For the Gulf carriers both Emirates and Qatar have just 6% of their network seats, and Etihad a miniscule 1%, on destinations not served by the other three. As a corollory, for example, Etihad has 95% of its spoke seat capacity competing directly against Emirates and this accounts for 26% of the joint capacity offered on these destinations, while Emirates sees 76% of its seats in direct competition with Etihad and has a 74% share.
Meanwhile, all four carriers continue to take significant numbers of new aircraft into their fleets. This year Emirates alone has taken delivery of 16 A380s and 13 777s (while disposing of 14 older A330s and 777s). All have huge orders with the manufacturers (see chart). Qatar in October announced an order for another 30 787s and ten 777s, and a LoI for 60 737MAX 8s. It is only THY so far that has publicly announced aircraft delivery deferrals.
So where now?
- The competition is intense between the four, and is unlikely to abate.
- In this subdued growth environment there is the prospect of a period of significant over-capacity: clearly demand, for whatever reason, is not being stimulated by the introduction of routes bypassing the traditional network hubs in Europe, Asia and North America in the same way it had in the past decade. Something will have to give.

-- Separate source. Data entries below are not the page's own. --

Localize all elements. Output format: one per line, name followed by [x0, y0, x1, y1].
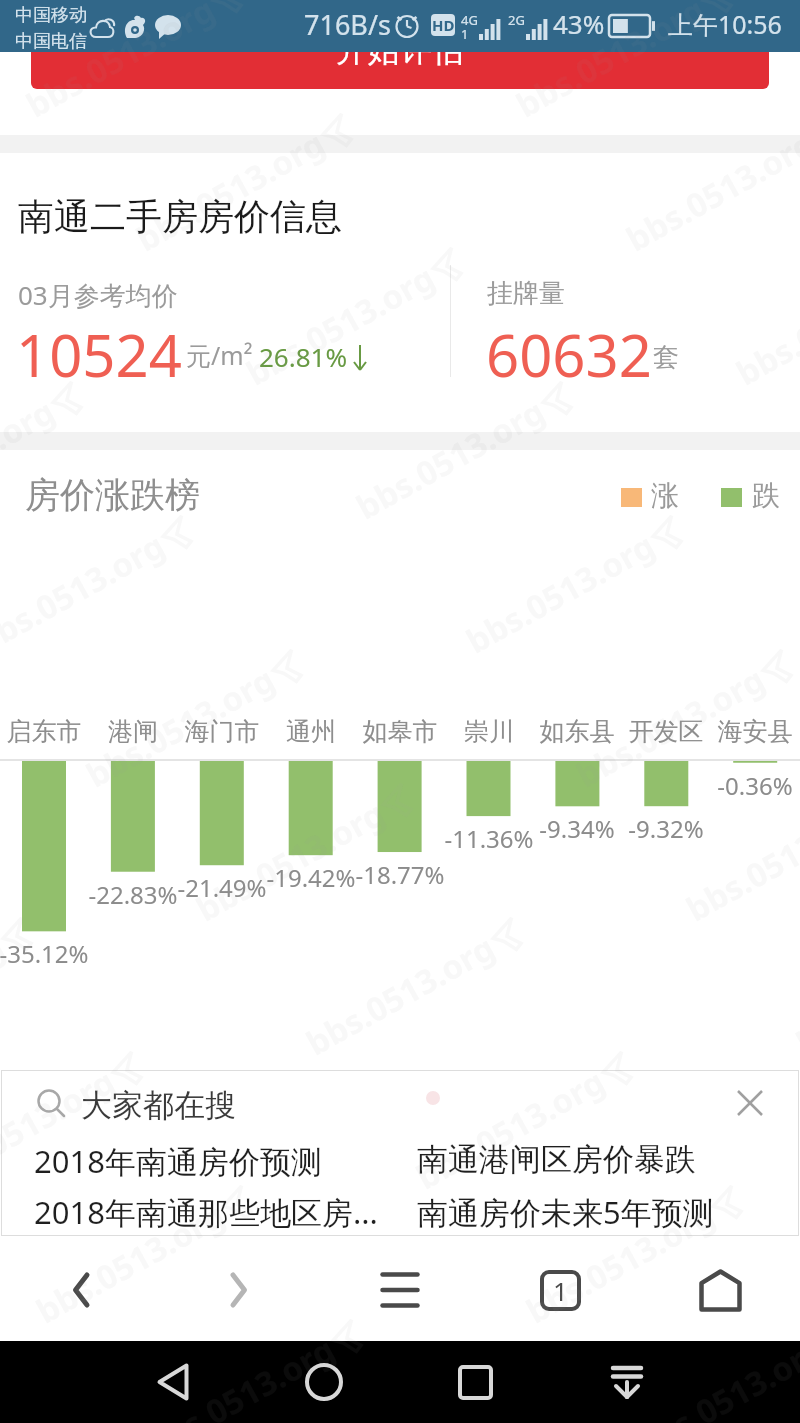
staticText: 4G — [461, 11, 478, 29]
staticText: bbs.0513.org — [348, 388, 553, 529]
staticText: bbs.0513.org — [188, 790, 393, 931]
staticText: 1 — [553, 1273, 568, 1308]
staticText: -9.32% — [466, 812, 800, 845]
staticText: 通州 — [111, 716, 511, 747]
staticText: bbs.0513.org — [0, 1058, 123, 1199]
staticText: -0.36% — [555, 769, 800, 802]
button[interactable]: 南通港闸区房价暴跌 — [417, 1140, 696, 1179]
staticText: 716B/s — [304, 6, 391, 43]
staticText: 海安县 — [555, 716, 800, 747]
staticText: 中国电信 — [15, 30, 87, 53]
staticText: HD — [432, 15, 455, 35]
staticText: 如东县 — [377, 716, 777, 747]
staticText: 崇川 — [289, 716, 689, 747]
staticText: bbs.0513.org — [408, 1058, 613, 1199]
staticText: 海门市 — [22, 716, 422, 747]
staticText: bbs.0513.org — [128, 120, 333, 261]
staticText: 开发区 — [466, 716, 800, 747]
button[interactable]: 关闭 — [729, 1082, 771, 1124]
button[interactable]: 南通房价未来5年预测 — [417, 1191, 714, 1233]
staticText: bbs.0513.org — [0, 924, 13, 1065]
staticText: 大家都在搜 — [81, 1086, 236, 1125]
staticText: -35.12% — [0, 937, 244, 970]
staticText: 10524 — [16, 315, 182, 394]
button[interactable]: 2018年南通房价预测 — [34, 1140, 322, 1182]
staticText: bbs.0513.org — [238, 254, 443, 395]
staticText: 如皋市 — [200, 716, 600, 747]
staticText: bbs.0513.org — [0, 388, 63, 529]
staticText: 上午10:56 — [668, 7, 782, 41]
button[interactable]: 主页 — [680, 1245, 760, 1335]
staticText: 开始评估 — [336, 52, 464, 67]
staticText: -19.42% — [111, 861, 511, 894]
staticText: -9.34% — [377, 812, 777, 845]
button[interactable]: 隐藏导航栏 — [587, 1341, 667, 1423]
staticText: bbs.0513.org — [678, 790, 800, 931]
staticText: 元/m² — [186, 338, 253, 372]
staticText: 跌 — [752, 478, 780, 513]
staticText: bbs.0513.org — [28, 1192, 233, 1333]
staticText: 03月参考均价 — [18, 277, 178, 313]
staticText: 60632 — [486, 315, 652, 394]
staticText: -18.77% — [200, 858, 600, 891]
button[interactable]: 返回 — [133, 1341, 213, 1423]
button[interactable]: 开始评估 — [31, 52, 769, 89]
staticText: -22.83% — [0, 878, 333, 911]
staticText: bbs.0513.org — [138, 1326, 343, 1423]
staticText: bbs.0513.org — [568, 656, 773, 797]
staticText: bbs.0513.org — [508, 0, 713, 127]
button[interactable]: 窗口 — [520, 1245, 600, 1335]
staticText: bbs.0513.org — [628, 1326, 800, 1423]
staticText: 43% — [553, 6, 605, 41]
staticText: bbs.0513.org — [618, 120, 800, 261]
button[interactable]: 2018年南通那些地区房... — [34, 1191, 378, 1233]
staticText: 南通二手房房价信息 — [18, 194, 342, 239]
button[interactable]: 主屏幕 — [284, 1341, 364, 1423]
staticText: -21.49% — [22, 871, 422, 904]
staticText: -11.36% — [289, 822, 689, 855]
staticText: 套 — [653, 341, 679, 374]
staticText: bbs.0513.org — [78, 656, 283, 797]
button[interactable]: 后退 — [40, 1245, 120, 1335]
button[interactable]: 最近任务 — [435, 1341, 515, 1423]
staticText: 2G — [508, 11, 525, 29]
staticText: bbs.0513.org — [518, 1192, 723, 1333]
staticText: 中国移动 — [15, 4, 87, 27]
button[interactable]: 前进 — [200, 1245, 280, 1335]
staticText: 房价涨跌榜 — [25, 473, 200, 517]
staticText: 港闸 — [0, 716, 333, 747]
staticText: 1 — [461, 25, 469, 43]
button[interactable]: 菜单 — [360, 1245, 440, 1335]
staticText: 涨 — [651, 478, 679, 513]
staticText: bbs.0513.org — [18, 0, 223, 127]
staticText: 启东市 — [0, 716, 244, 747]
staticText: 挂牌量 — [487, 277, 565, 310]
staticText: 26.81% — [259, 339, 348, 374]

- The risks to this group may be increasing. Trump’s election in the US may be signalling a move towards protectionist policies that might favour the top 3 US carriers' complaints of “unfair” subsidies and bolster the campaign of the Partnership for Open and Fair Skies. The EU, following the UK referendum vote to leave the bloc, is likely to be increasingly taking the more protectionist attitudes of France and Germany without the influence of the British liberalising input.
- THY’s problems in the current year emphasise the dangers of the political tensions that lie so close to the surface in the region.